If you're looking for an intense day-hike, consider this little-known route that climbs 8,000 feet (2,438 meters) over 11 miles (18 kilometers) from the Palm Springs Art Museum to the top of the Palm Springs Aerial Tramway. From here, you can hike another 5.5 miles (9 kilometers) and 2,400 feet (732 meters) to the top of San Jacinto, which at 10,834 feet (3,302 meters) is the second highest peak in Southern California. Here are a few precautions: the first 11 miles (18 kilometers) of this route are not maintained; an ice axe and crampons are required during the winter and spring to navigate steep ice chutes; and natural water sources are either infrequent or non-existent, depending on the season. If it weren't obvious already, this is a very strenuous hike.
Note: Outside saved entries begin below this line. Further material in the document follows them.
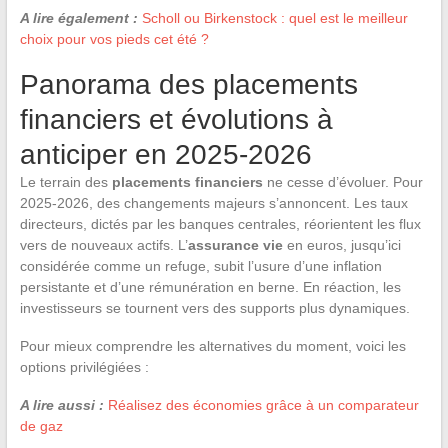
A lire également :
Scholl ou Birkenstock : quel est le meilleur
choix pour vos pieds cet été ?
Panorama des placements
financiers et évolutions à
anticiper en 2025-2026
Le terrain des
placements financiers
ne cesse d’évoluer. Pour
2025-2026, des changements majeurs s’annoncent. Les taux
directeurs, dictés par les banques centrales, réorientent les flux
vers de nouveaux actifs. L’
assurance vie
en euros, jusqu’ici
considérée comme un refuge, subit l’usure d’une inflation
persistante et d’une rémunération en berne. En réaction, les
investisseurs se tournent vers des supports plus dynamiques.
Pour mieux comprendre les alternatives du moment, voici les
options privilégiées :
A lire aussi :
Réalisez des économies grâce à un comparateur
de gaz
There may be no other prolonged climb in the Lower 48 that is this steep.

Besides the physical achievement and the sublime view from the top of San Jacinto, the reward of the Cactus to Clouds Trail is witnessing the rapid change in vegetation as you climb out of Palm Springs. You'll start in the harsh Colorado Desert, which is dominated by creosote and burrobush, and subsequently climb through chaparral, scrub oaks, ponderosa pines, and firs, before finally reaching the craggy windswept summit. This is a great opportunity to witness how temperatures and moisture levels affect plant communities.
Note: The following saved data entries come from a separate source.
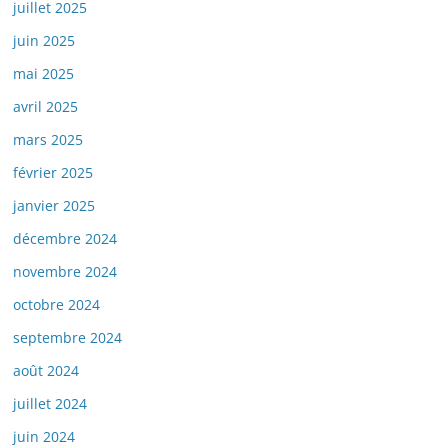
juillet 2025
juin 2025
mai 2025
avril 2025
mars 2025
février 2025
janvier 2025
décembre 2024
novembre 2024
octobre 2024
septembre 2024
août 2024
juillet 2024
juin 2024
Difficulty: Very hard. This is a steep and long climb on an unmaintained path, with few or no water sources.

Terrain: Colorado Desert, chaparral, scrub oaks, ponderosa pines, firs, and alpine. 

Distance: It's 11 miles (18 kilometers) and 8,000 vertical feet (2,438 vertical meters) to the tram; 22 miles (35 kilometers) and 12,800 vertical feet (3,901 vertical meters) up to San Jacinto from Palm Springs; and then back to the tram. 

Time: 1 or 2 days, depending on your fitness level and whether you want to climb to the top of San Jacinto.

Staging Ground: Palm Springs.

Best Time to Go: Fall. Temperatures will have mellowed out from their summer highs; and you'll avoid the ice chutes that make springtime conditions dangerous.